23

Greg Davis terminó su almuerzo tardío y mandó a casa a Maggie, su ayudante. Fuera caía aguanieve, así que salir a montar en bici quedaba descartado, y un paseo tampoco le apetecía demasiado. Se tumbó en el sofá, se toqueteó los rizos de su pelo y pulsó el botón de audio del televisor, que había silenciado. En la CNN había un reportaje sobre la expulsión de Pekín, por parte del gobierno chino, de una serie de diplomáticos estadounidenses acusados de colaborar con la CIA como represalia por el asunto de las postales. El gobierno de Estados Unidos negaba rotundamente las acusaciones, y se decía que estaba sopesando la respuesta más adecuada. Cuando terminara de relajarse en el sofá publicaría un enlace sobre esa historia en China Today.

Aunque se había quedado calvo en la coronilla y tenía canas, Greg no había cambiado mucho desde sus días de joven reportero. Gente que llevaba veinte años sin verlo lo reconocía de inmediato. Para sus amigos, él y Laura, que conservaba su look retrohippy, eran «la eterna pareja».
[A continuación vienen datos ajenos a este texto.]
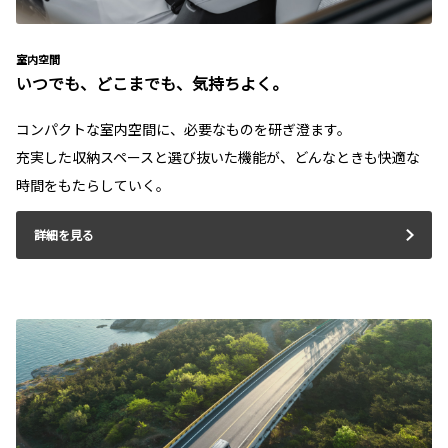
室内空間
いつでも、どこまでも、気持ちよく。
コンパクトな室内空間に、必要なものを研ぎ澄ます。
充実した収納スペースと選び抜いた機能が、どんなときも快適な
時間をもたらしていく。
詳細を見る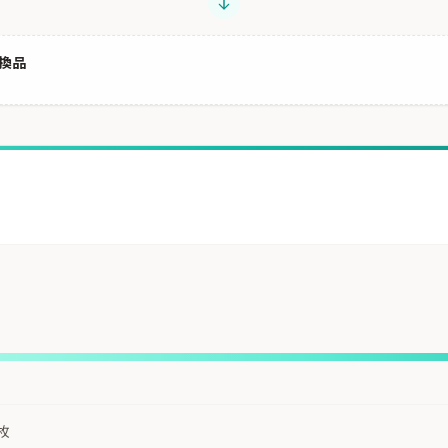
互換品
枚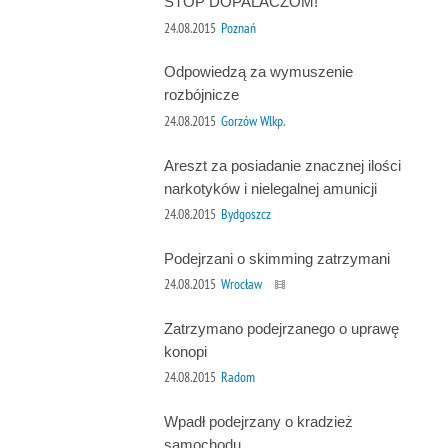
STOP DOPALACZOM!
24.08.2015
Poznań
Odpowiedzą za wymuszenie
rozbójnicze
24.08.2015
Gorzów Wlkp.
Areszt za posiadanie znacznej ilości
narkotyków i nielegalnej amunicji
24.08.2015
Bydgoszcz
Podejrzani o skimming zatrzymani
24.08.2015
Wrocław
Zatrzymano podejrzanego o uprawę
konopi
24.08.2015
Radom
Wpadł podejrzany o kradzież
samochodu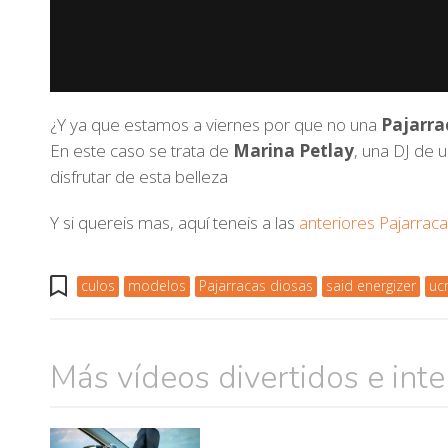
¿Y ya que estamos a viernes por que no una
Pajarra
En este caso se trata de
Marina Petlay
, una DJ de 
disfrutar de esta belleza
Y si quereis mas, aquí teneis a las
anteriores Pajarrac
culos
modelos
Pajarracas diosas
said energizer
uc
Más vídeos divertidos e int
muje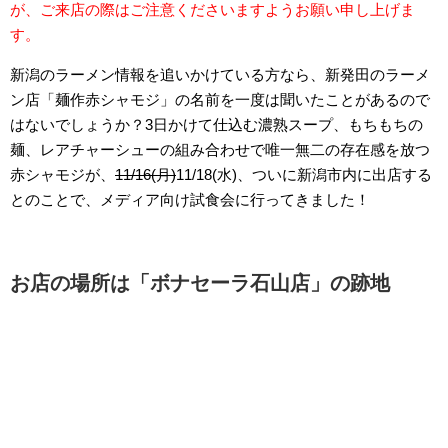
が、ご来店の際はご注意くださいますようお願い申し上げま
す。
新潟のラーメン情報を追いかけている方なら、新発田のラーメ
ン店「麺作赤シャモジ」の名前を一度は聞いたことがあるので
はないでしょうか？3日かけて仕込む濃熟スープ、もちもちの
麺、レアチャーシューの組み合わせで唯一無二の存在感を放つ
赤シャモジが、
11/16(月)
11/18(水)、ついに新潟市内に出店する
とのことで、メディア向け試食会に行ってきました！
お店の場所は「ボナセーラ石山店」の跡地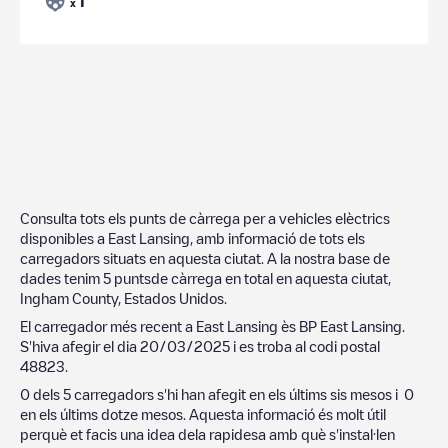
1
x
Consulta tots els punts de càrrega per a vehicles elèctrics
disponibles a
East Lansing
, amb informació de tots els
carregadors situats en aquesta ciutat. A la nostra base de
dades tenim
5
puntsde càrrega en total en aquesta ciutat,
Ingham County
,
Estados Unidos
.
El carregador més recent a
East Lansing
ès
BP East Lansing
.
S'hiva afegir el dia
20/03/2025
i es troba al codi postal
48823
.
0
dels
5
carregadors s'hi han afegit en els últims sis mesos i
0
en els últims dotze mesos. Aquesta informació és molt útil
perquè et facis una idea dela rapidesa amb què s'instal·len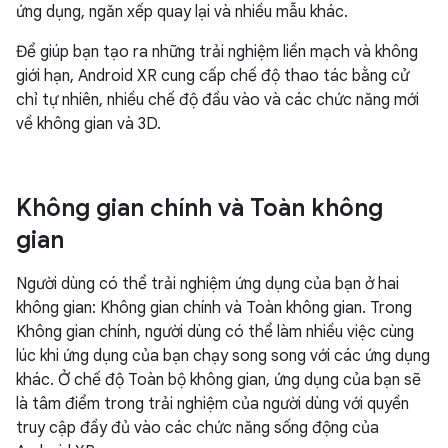
ứng dụng, ngăn xếp quay lại và nhiều mẫu khác.
Để giúp bạn tạo ra những trải nghiệm liền mạch và không
giới hạn, Android XR cung cấp chế độ thao tác bằng cử
chỉ tự nhiên, nhiều chế độ đầu vào và các chức năng mới
về không gian và 3D.
Không gian chính và Toàn không
gian
Người dùng có thể trải nghiệm ứng dụng của bạn ở hai
không gian: Không gian chính và Toàn không gian. Trong
Không gian chính, người dùng có thể làm nhiều việc cùng
lúc khi ứng dụng của bạn chạy song song với các ứng dụng
khác. Ở chế độ Toàn bộ không gian, ứng dụng của bạn sẽ
là tâm điểm trong trải nghiệm của người dùng với quyền
truy cập đầy đủ vào các chức năng sống động của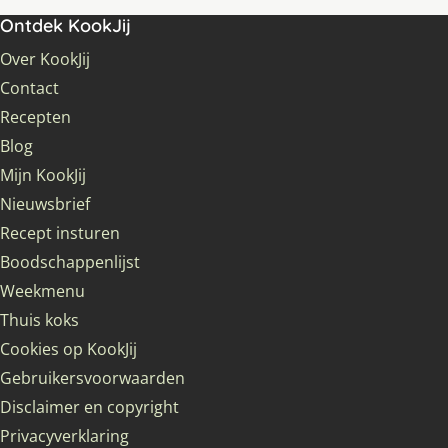
Ontdek KookJij
Over KookJij
Contact
Recepten
Blog
Mijn KookJij
Nieuwsbrief
Recept insturen
Boodschappenlijst
Weekmenu
Thuis koks
Cookies op KookJij
Gebruikersvoorwaarden
Disclaimer en copyright
Privacyverklaring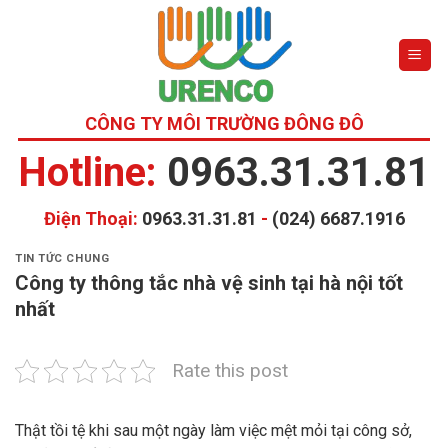
Skip
to
content
CÔNG TY MÔI TRƯỜNG ĐÔNG ĐÔ
Hotline:
0963.31.31.81
Điện Thoại:
0963.31.31.81
-
(024) 6687.1916
TIN TỨC CHUNG
Công ty thông tắc nhà vệ sinh tại hà nội tốt
nhất
Rate this post
Thật tồi tệ khi sau một ngày làm việc mệt mỏi tại công sở,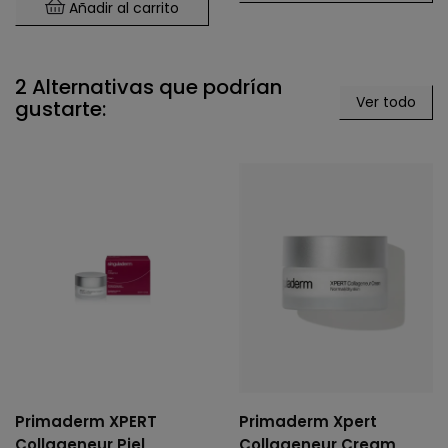
Añadir al carrito
2 Alternativas que podrían
Ver todo
gustarte:
Primaderm XPERT
Primaderm Xpert
Collageneur Piel
Collageneur Cream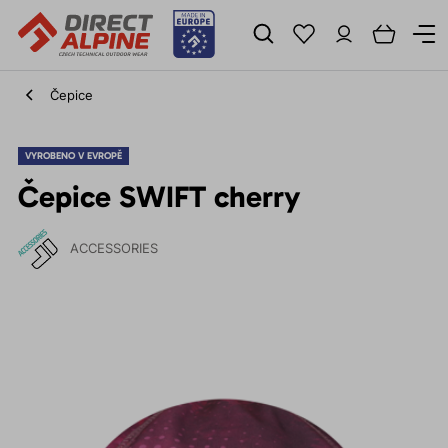
Čepice
VYROBENO V EVROPĚ
Čepice SWIFT cherry
ACCESSORIES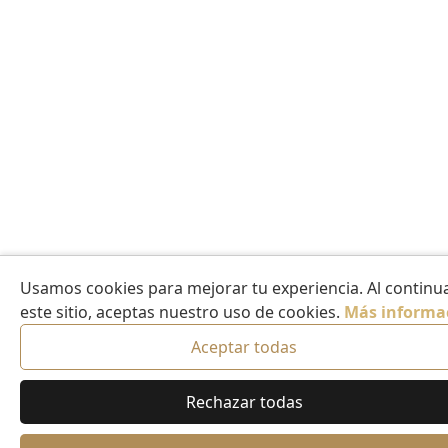
Usamos cookies para mejorar tu experiencia. Al continua
este sitio, aceptas nuestro uso de cookies.
Más informa
Aceptar todas
Rechazar todas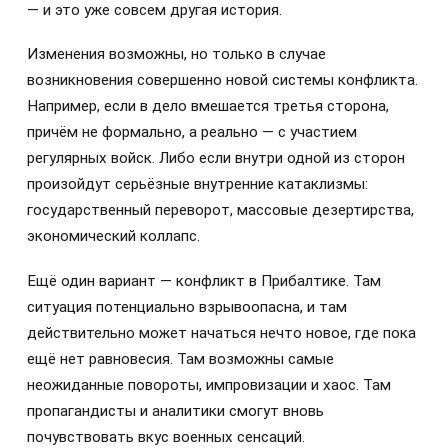
— и это уже совсем другая история.
Изменения возможны, но только в случае
возникновения совершенно новой системы конфликта.
Например, если в дело вмешается третья сторона,
причём не формально, а реально — с участием
регулярных войск. Либо если внутри одной из сторон
произойдут серьёзные внутренние катаклизмы:
государственный переворот, массовые дезертирства,
экономический коллапс.
Ещё один вариант — конфликт в Прибалтике. Там
ситуация потенциально взрывоопасна, и там
действительно может начаться нечто новое, где пока
ещё нет равновесия. Там возможны самые
неожиданные повороты, импровизации и хаос. Там
пропагандисты и аналитики смогут вновь
почувствовать вкус военных сенсаций.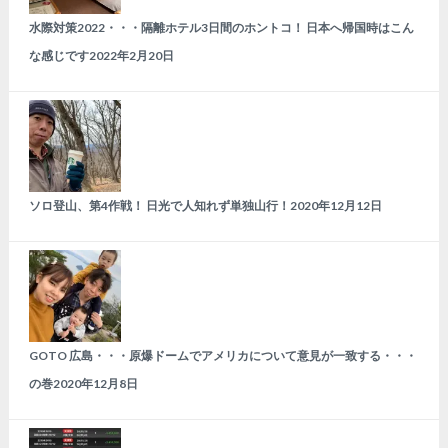
水際対策2022・・・隔離ホテル3日間のホントコ！ 日本へ帰国時はこん
な感じです
2022年2月20日
ソロ登山、第4作戦！ 日光で人知れず単独山行！
2020年12月12日
GOTO 広島・・・原爆ドームでアメリカについて意見が一致する・・・
の巻
2020年12月8日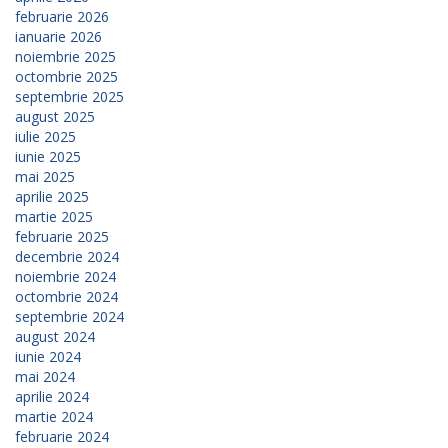
februarie 2026
ianuarie 2026
noiembrie 2025
octombrie 2025
septembrie 2025
august 2025
iulie 2025
iunie 2025
mai 2025
aprilie 2025
martie 2025
februarie 2025
decembrie 2024
noiembrie 2024
octombrie 2024
septembrie 2024
august 2024
iunie 2024
mai 2024
aprilie 2024
martie 2024
februarie 2024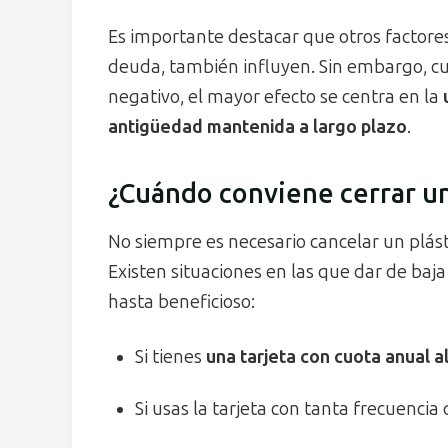
Es importante destacar que otros factores
deuda, también influyen. Sin embargo, cua
negativo, el mayor efecto se centra en la
antigüedad mantenida a largo plazo
.
¿Cuándo conviene cerrar un
No siempre es necesario cancelar un plást
Existen situaciones en las que dar de baja
hasta beneficioso:
Si tienes
una tarjeta con cuota anual a
Si usas la tarjeta con tanta frecuencia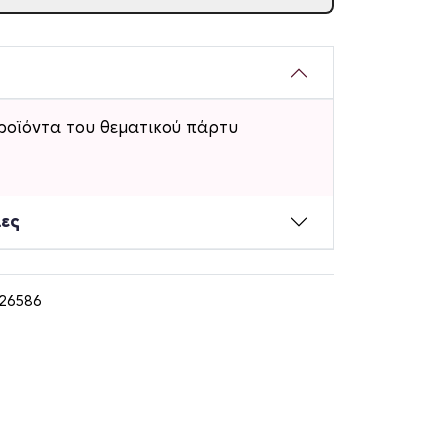
ροϊόντα του θεματικού πάρτυ
ίες
126586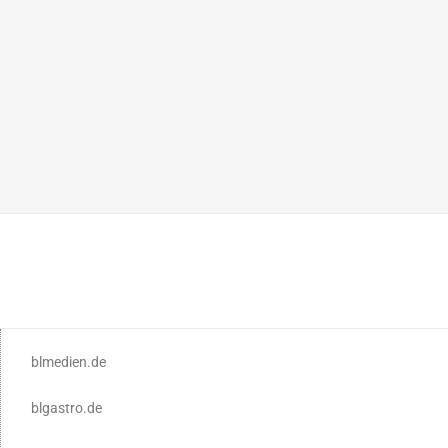
blmedien.de
blgastro.de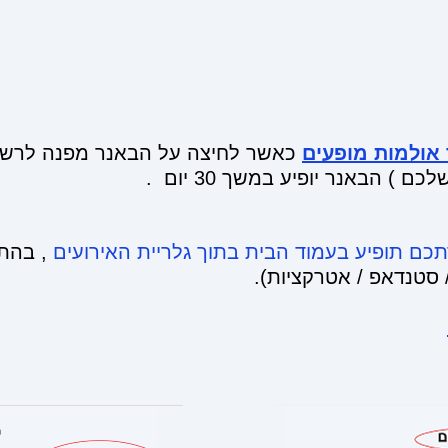
אולמות מופעים
כאשר לחיצה על הבאנר מפנה לרשי
) הבאנר יופיע במשך 30 יום .
כם תופיע בעמוד הבית בתוך גלריית האירועים
, בהתא
סטנדאפ / אטרקציות).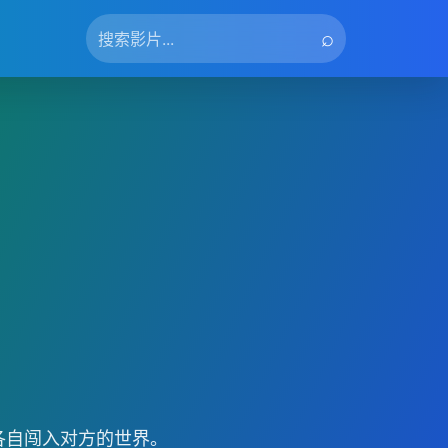
⌕
各自闯入对方的世界。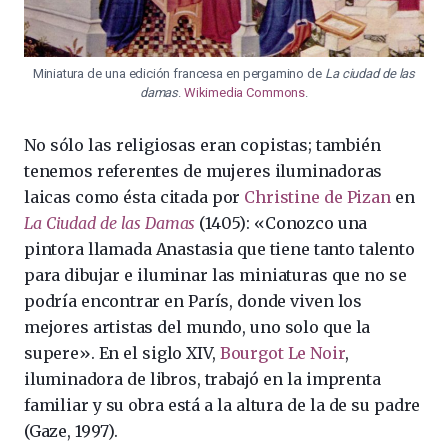
Miniatura de una edición francesa en pergamino de
La ciudad de las
damas
.
Wikimedia Commons
.
No sólo las religiosas eran copistas; también
tenemos referentes de mujeres iluminadoras
laicas como ésta citada por
Christine de Pizan
en
La Ciudad de las Damas
(1405): «Conozco una
pintora llamada Anastasia que tiene tanto talento
para dibujar e iluminar las miniaturas que no se
podría encontrar en París, donde viven los
mejores artistas del mundo, uno solo que la
supere». En el siglo XIV,
Bourgot Le Noir
,
iluminadora de libros, trabajó en la imprenta
familiar y su obra está a la altura de la de su padre
(Gaze, 1997).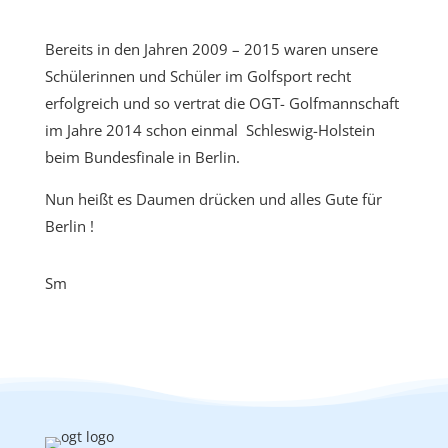
Bereits in den Jahren 2009 – 2015 waren unsere
Schülerinnen und Schüler im Golfsport recht
erfolgreich und so vertrat die OGT- Golfmannschaft
im Jahre 2014 schon einmal
Schleswig-Holstein
beim Bundesfinale in Berlin.
Nun heißt es Daumen drücken und alles Gute für
Berlin !
Sm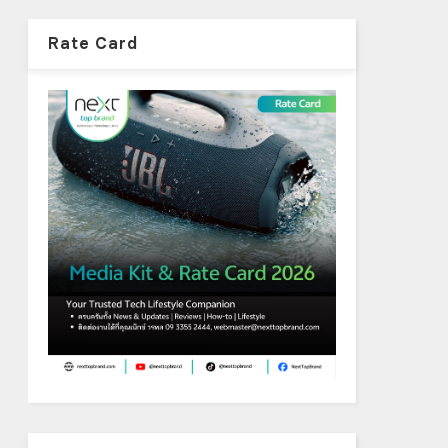
Rate Card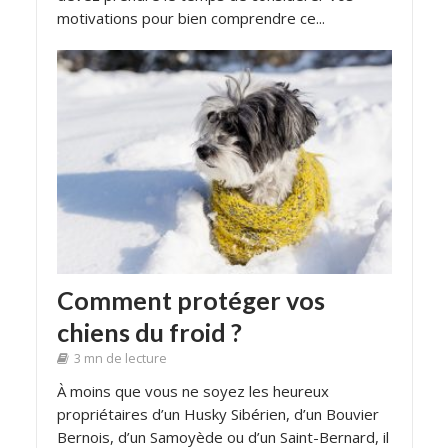
motivations pour bien comprendre ce...
Comment protéger vos
chiens du froid ?
3 mn de lecture
À moins que vous ne soyez les heureux
propriétaires d’un Husky Sibérien, d’un Bouvier
Bernois, d’un Samoyède ou d’un Saint-Bernard, il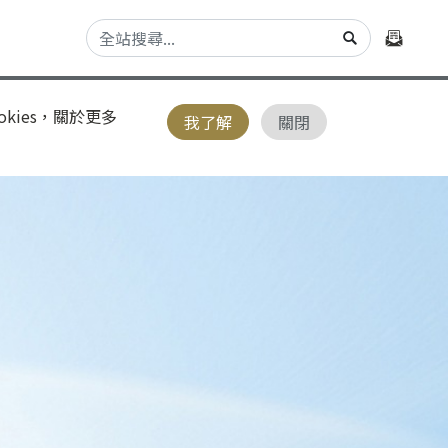
kies，關於更多
我了解
關閉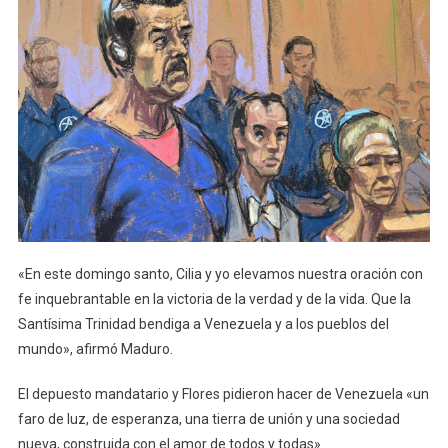
«En este domingo santo, Cilia y yo elevamos nuestra oración con
fe inquebrantable en la victoria de la verdad y de la vida. Que la
Santísima Trinidad bendiga a Venezuela y a los pueblos del
mundo», afirmó Maduro.
El depuesto mandatario y Flores pidieron hacer de Venezuela «un
faro de luz, de esperanza, una tierra de unión y una sociedad
nueva, construida con el amor de todos y todas».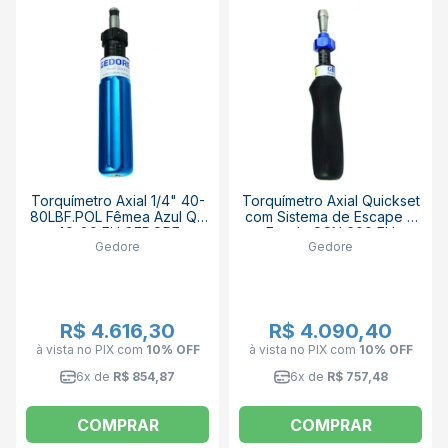
Torquímetro Axial 1/4" 40-
Torquímetro Axial Quickset
80LBF.POL Fêmea Azul QS
com Sistema de Escape e
40-80 FH GEDORE
Escala QSN 600 FH
Gedore
Gedore
GEDORE
R$ 4.616,30
R$ 4.090,40
à vista no PIX
com
10% OFF
à vista no PIX
com
10% OFF
6x de
R$ 854,87
6x de
R$ 757,48
COMPRAR
COMPRAR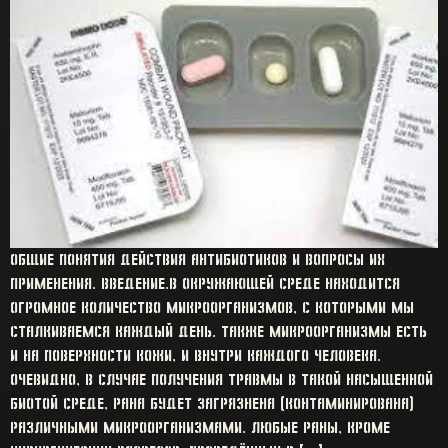
Общие понятия действия антибиотиков и вопросы их
применения. Введение.В окружающей среде находится
огромное количество микроорганизмов, с которыми мы
сталкиваемся каждый день. Также микроорганизмы есть
и на поверхности кожи, и внутри каждого человека.
Очевидно, в случае получения травмы в такой насыщенной
биотой среде, рана будет загрязнена (контаминирована)
различными микроорганизмами. Любые раны, кроме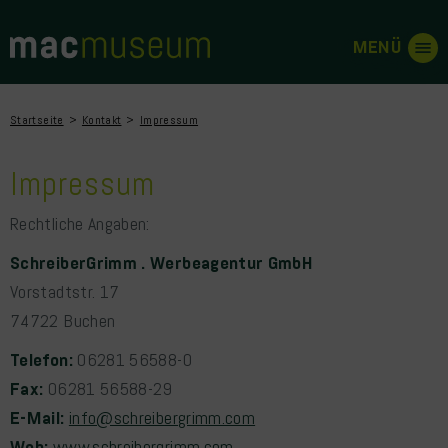
Startseite
Kontakt
Impressum
Impressum
Rechtliche Angaben:
SchreiberGrimm . Werbeagentur GmbH
Vorstadtstr. 17
74722 Buchen
Telefon:
06281 56588-0
Fax:
06281 56588-29
E-Mail:
info@schreibergrimm.com
Web:
www.schreibergrimm.com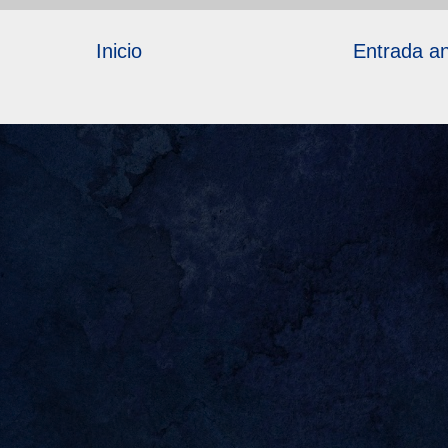
Inicio
Entrada an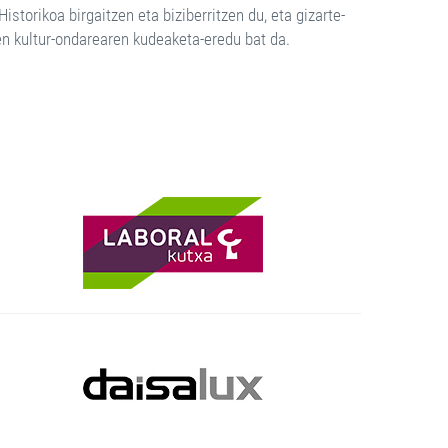
Historikoa birgaitzen eta biziberritzen du, eta gizarte-
uen kultur-ondarearen kudeaketa-eredu bat da.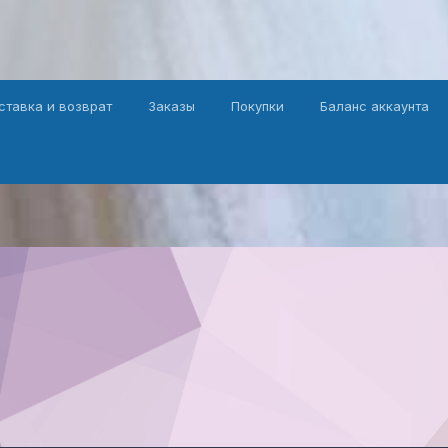
ставка и возврат
Заказы
Покупки
Баланс аккаунта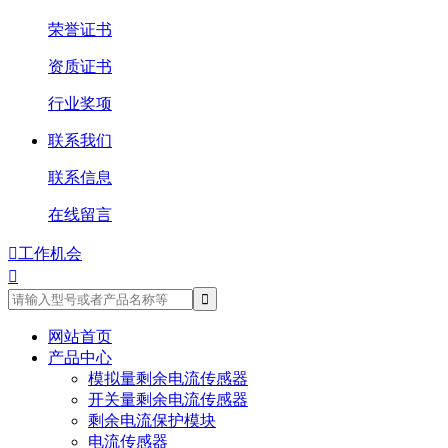
荣誉证书
资质证书
行业奖项
联系我们
联系信息
在线留言

工作机会

网站首页
产品中心
模拟量剩余电流传感器
开关量剩余电流传感器
剩余电流保护模块
电流传感器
El centro neurálgico del grupo mediático de Greg era el segundo dormitorio de su apartamento de Greenpoint, en Brooklyn. Para ser una empresa de dos empleados, Today Media sacaba al mercado muchos productos. Las revistas electrónicas de Greg abastecían a las nutridas comunidades de inmigrantes de Estados Unidos de sitios web hechos a medida de sus intereses. Las había para mexicanos, cubanos, hindúes, paquistaníes, brasileños, japoneses…, pero la que más atención estaba recibiendo esos días era China Today.

El concepto consistía en reunir noticias nacionales e internacionales de relevancia para el lector destinatario de la publicación, hacerse con colaboradores externos bien informados que escribieran contenidos originales y vender anuncios destinados a cada grupo étnico en concreto. Sin embargo, durante los últimos años el número de visitas a sus páginas era demasiado bajo para que los anuncios tuvieran buena visibilidad y apenas obtenía beneficios.

Le incomodaba que en gran medida su estilo de vida se apoyara en lo que su mujer ganaba con sus libros. Laura había escrito nueve novelas, y todas ellas habían alcanzado cifras de ventas bastante dignas. De su primer libro, Bola de demolición, ligeramente basado en la ruptura del matrimonio de sus padres, se había hecho incluso una película debido al interés general que habían despertado las manifestaciones públicas de Will Piper. Y aunque ella siempre había procurado establecer su propia identidad al margen de ser la hija de Will Piper, su editorial la había persuadido para que explotara su apellido una vez más con su último libro, Horizonte. En los tiempos de angustia que corrían no era de extrañar que la novela se hubiera convertido en su primer auténtico best seller.

Sin embargo, lejos de contribuir a la felicidad marital, su éxito no había hecho más que avivar la rivalidad tácita que existía desde hacía tiempo entre Greg y ella. Pocos días después de que la editorial diera una fiesta en su honor por haber entrado en la lista de ficción del New York Times, sus discusiones habían empezado a ser particularmente violentas.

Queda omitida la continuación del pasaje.